As I try the pie—which I can’t deny tastes a little sweeter just knowing where it came from—Brenda is drawn away by another customer, leaving Dara to lean close and say privately, “Don’t look now, but I think he likes you, too.”

“It’s just pie,” I tell her.

“And gingerbread buildings and...well, who knows what other scrumptious treats are in your future.”

Despite my denials, I can’t help feeling a little giddy inside—even if it is just pie. I love that he brought his father here tonight—although, wow, Tom looks so much thinner than when I last saw him. I love that he made the gingerbread shop for me, and that he took Marley to visit with people who surely needed it. And I love that he plugged his tree lights in again tonight.

Only…it’s hard to let myself feel happy for long when I remember why he’s here. Because how am I going to feel when his time in Winterberry comes to a close and he gets in that truck and goes back to Chicago for good?

No, he didn’t break my heart when he let me down at the Christmas Ball—but if I’m not careful, he might soon.

Travis

After I lift Dad back into the truck, collapse his chair, and get behind the wheel, I glance over to see he’s leaned his head back against the seat and is about to conk out. He looks much older than his fifty-five years.

“You okay?” I ask. Though I want to call the words back as soon as they leave me, because of course he’s not okay—he’s dying.

But he takes the question in stride, telling me, “Think maybe I stayed out past my bedtime.” He chuckles a little as he says it. It’s 8:30 and we’ve only been gone a couple of hours.

“Well, I’ll have you back to the manor in no time.”

As we travel in silence, I’m aware of how small he seems next to me, how frail and docile. I felt the skin and bones of him as I got him back in the truck. But what’s consuming me at the moment is the awareness that…it’s almost over for him. I feel him dying.

Odd, because he’s been dying the whole time I’ve been here, yet suddenly I sense it in a new way. I wonder what it feels like to know this outing might be his last, the last time he talks and laughs with friends, the last time he sees a park, watches kids playing, hears the wetness of the road under tires. Or maybe his feebleness swallows all of that right now and is the only thing that matters–maybe his exhaustion overshadows every thought.

If so, I think he’s lucky. Because I’m not sure I’d be handling the situation so well. Despite myself, I admire this ability of his I’ve witnessed—to live fully in the moment.

Back at the manor, we do that same dance to get him in the wheelchair, and it’s harder this time because he’s drained and even weaker. When his skinny body is fully in my embrace, the weight of him on me, I experience a rush of emotion I have to push down fast. I don’t even know what it is—just a heavy sadness I never expected to feel when I got here.

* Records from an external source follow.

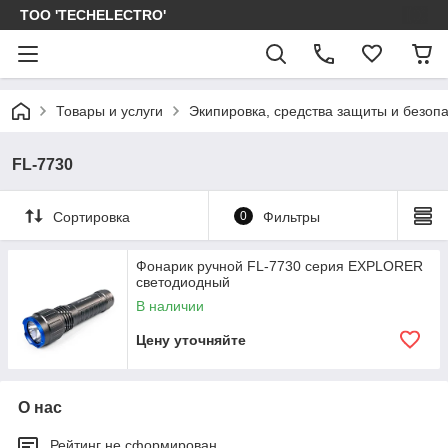
ТОО 'TECHELECTRO'
Товары и услуги
Экипировка, средства защиты и безоп
FL-7730
Сортировка
0
Фильтры
Фонарик ручной FL-7730 серия EXPLORER
светодиодный
В наличии
Цену уточняйте
О нас
Рейтинг не сформирован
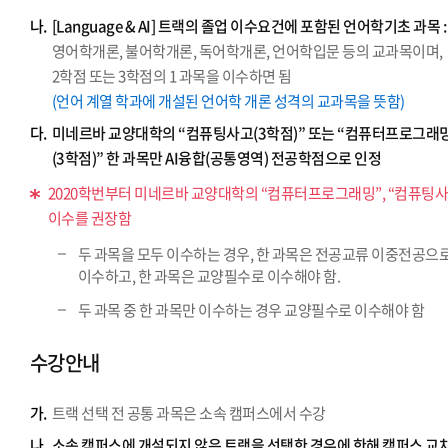
나.
[Language & AI] 트랙의 졸업 이수요건에 포함된 언어학기초 과목 :
영어학개론, 불어학개론, 독어학개론, 언어학입문 등의 교과목이며,
2학점 또는 3학점의 1 과목을 이수하면 됨
(언어 계열 학과에 개설된 언어학 개론 성격의 교과목을 뜻함)
다.
미네르바 교양대학의 “컴퓨팅사고(3학점)” 또는 “컴퓨터프로그래
(3학점)” 한 과목만 AI융합(공통영역) 전공학점으로 인정
2020학번부터 미네르바 교양대학의 “컴퓨터프로그래밍”, “컴퓨팅사
이수를 권장함
두 과목을 모두 이수하는 경우, 한 과목은 전공교류 이중전공으
이수하고, 한 과목은 교양필수로 이수해야 함.
두 과목 중 한 과목만 이수하는 경우 교양필수로 이수해야 함
수강안내
가.
트랙 선택 전 공통 과목은 소속 캠퍼스에서 수강
나.
소속 캠퍼스에 개설되지 않은 트랙을 선택한 경우에 한해 캠퍼스 교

As I push him through the sliding glass doors, I’m glad to see Gabbi not far up the hall. She’s spotted us, too, and heads our way with a smile. “How was it? Did you boys get up to no good?”

We laugh and Dad tells her it was a great time, but he’s ready for bed.

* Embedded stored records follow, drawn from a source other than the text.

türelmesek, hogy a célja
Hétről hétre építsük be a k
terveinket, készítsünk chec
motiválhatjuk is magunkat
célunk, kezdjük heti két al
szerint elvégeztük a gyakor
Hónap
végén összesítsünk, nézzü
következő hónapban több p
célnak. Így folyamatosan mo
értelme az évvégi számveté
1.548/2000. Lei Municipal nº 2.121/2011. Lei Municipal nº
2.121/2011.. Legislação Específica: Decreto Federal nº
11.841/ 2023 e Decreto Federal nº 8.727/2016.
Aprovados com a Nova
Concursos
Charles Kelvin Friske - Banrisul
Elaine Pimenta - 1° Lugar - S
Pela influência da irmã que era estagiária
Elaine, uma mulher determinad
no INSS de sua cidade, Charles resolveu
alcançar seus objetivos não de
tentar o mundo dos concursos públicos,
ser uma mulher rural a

“It was nice hanging out with you tonight,” I say to him unplanned. The truth is, for all the time I’ve spent here the last couple of weeks, a lot of it has been the two of us watching TV, and he naps a lot—partly because he’s dying and partly due to pain medication that makes him drowsy. I’m glad he held up tonight as well as he did.

“You, too.” It comes out as a murmur—he’s struggling to stay awake.

That’s when I remember the mitten-shaped cookie in my pocket—I put it there for safekeeping. I pull it out and say, “Don’t forget this.”

His eyes open a little wider. “That’s right. A snack for later.” He takes it from me, looking as pleased as a little kid.

As I turn to go, I hear him call, “Son?”

Son . When was the last time he called me son ? I don’t even know. I look back. “Yeah?”

“Tonight was real nice. Real special. Thank you for that.”

I just nod. I’m not good at this stuff. This I-love-you-I-hate-you-but-now-I’m-starting-not-to-hate-you-quite-so-much-anymore stuff. “I’ll be back tomorrow.”

Neither of us say anything more, but our eyes meet. It’s enough.

Then I turn and head back out into the cold.